The state is using a forensic testing company for the first time this spring to check the 4 million tests taken.

Bryant-Roland said she was told her test was similar to the incorrect answers – not the correct answers – on another student’s test. She says that student was seated several rows away from her. The test was supervised by roving monitors, so cheating seems unlikely.

A system is needed that does not punish the student when the state fails to actually prove they cheated.

“I will not stop, until I prove her innocence, even though she has never been found guilty,” Bryant-Roland’s stepfather, Alan Reinmiller, wrote to a school district official. “I have at least 20 good years of life left to be a squeaky wheel.”
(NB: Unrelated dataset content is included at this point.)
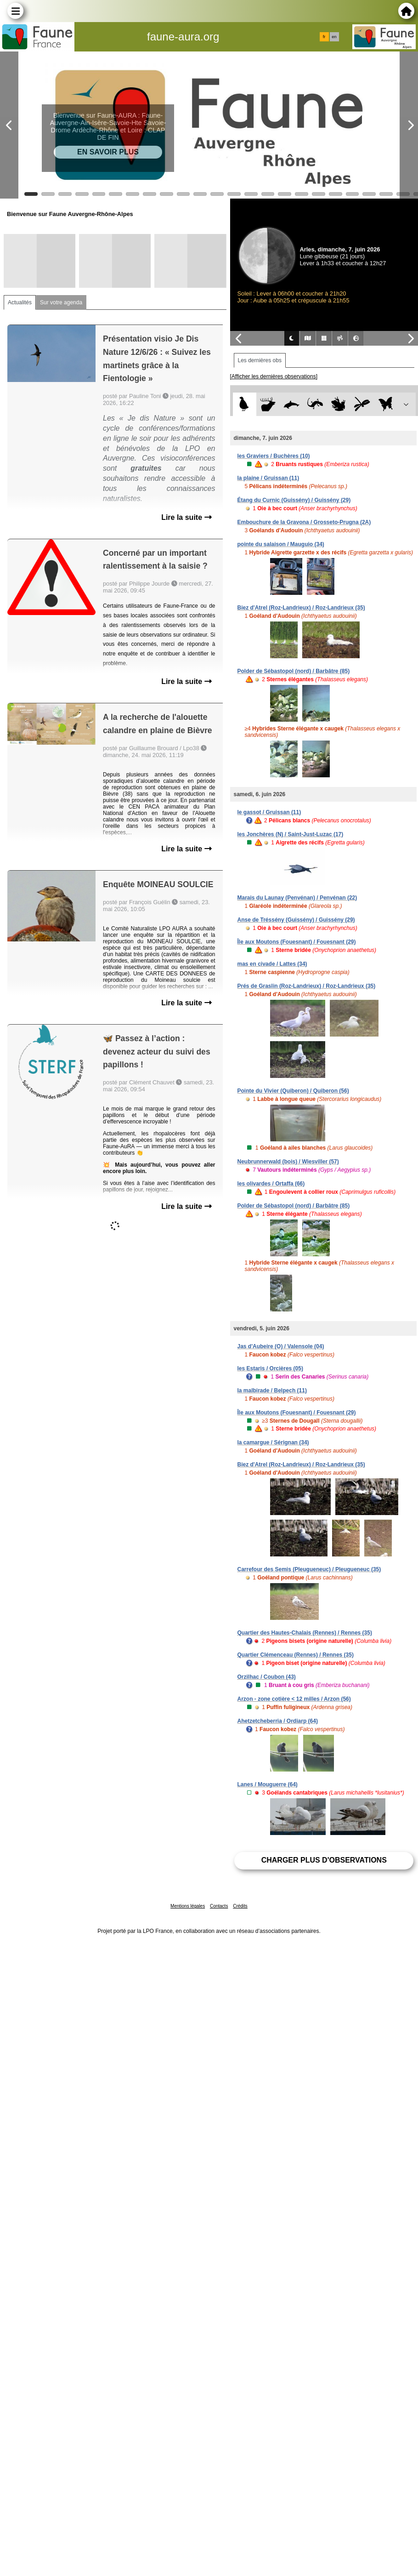  What do you see at coordinates (61, 302) in the screenshot?
I see `Sur votre agenda [tab]` at bounding box center [61, 302].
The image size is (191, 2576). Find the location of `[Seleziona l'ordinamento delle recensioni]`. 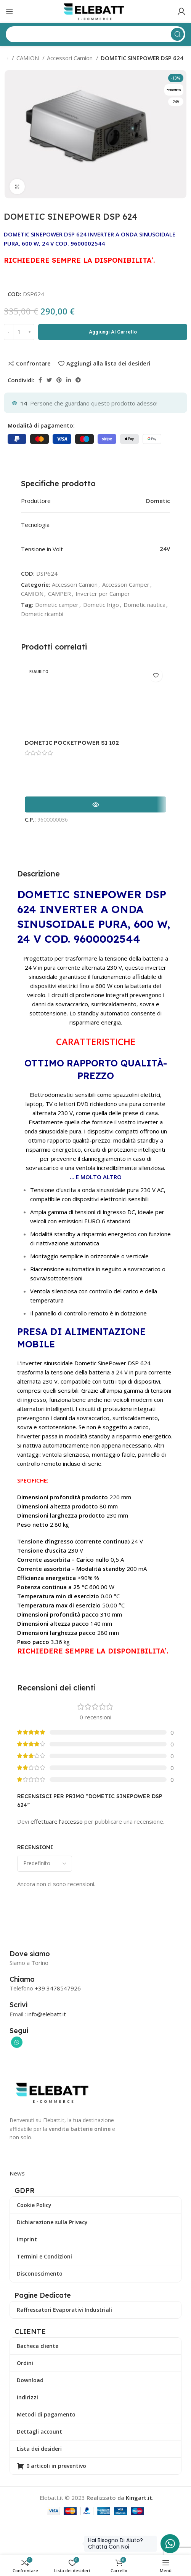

He deserves some help. Our new education commissioner, Gerard Robinson, should review this system, and if he doesn’t act, our legislators should advocate for a fairer way of rooting out cheaters

This episode couldn’t be a more dangerous moment for the test-base education reform movement. Is this what they meant by empowering parents? Or making schools accountable? What’s happened to Byant-Roland is a clear demonstration that tests now are the only things that matter – and to a level of absurdity that no one could have foreseen.

Even if Robinson acts, this is a wound that will leave a permanent scar. Why some adult didn’t use good judgement before this became public is reason enough to question the motives and judgement of those making and enforcing policy.

Arne Duncan’s been running around the country saying that those involved in cheating scandals to be morally bankrupt. An entire movement presumes that they alone are putting students first. This sordid affair makes crystal clear that it is the tests which come first. Now who’s morally bankrupt?